Pour avancer, nous devrions décider d'instituer des sites pilotes en santé environnementale, afin de faire progresser les connaissances et de les partager. Ils seraient dotés de moyens particuliers dans le cadre d'une démarche démocratique associant les différents acteurs. Je suis certain que nous gagnerions à porter le fer concrètement par ce biais dans plusieurs endroits du pays et sur différentes problématiques.

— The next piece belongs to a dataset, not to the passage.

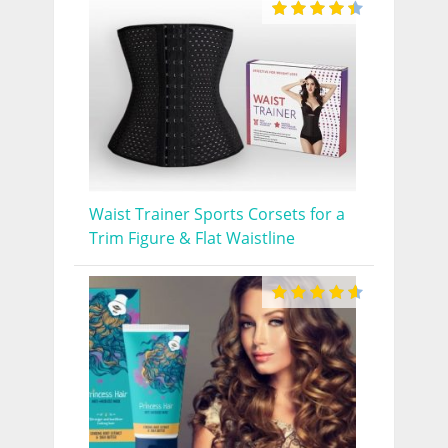
Waist Trainer Sports Corsets for a
Trim Figure & Flat Waistline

Enfin, je veux saluer le travail effectué pour ce rapport par Élisabeth Toutut-Picard et Sandrine Josso, et leurs propositions concernant notamment les cancers pédiatriques, les perturbateurs endocriniens, les substances cancérogènes, mutagènes et toxiques pour la reproduction – CMR.

N'en restons pas aux incantations, donnons-nous les moyens d'agir plus vite et plus fort.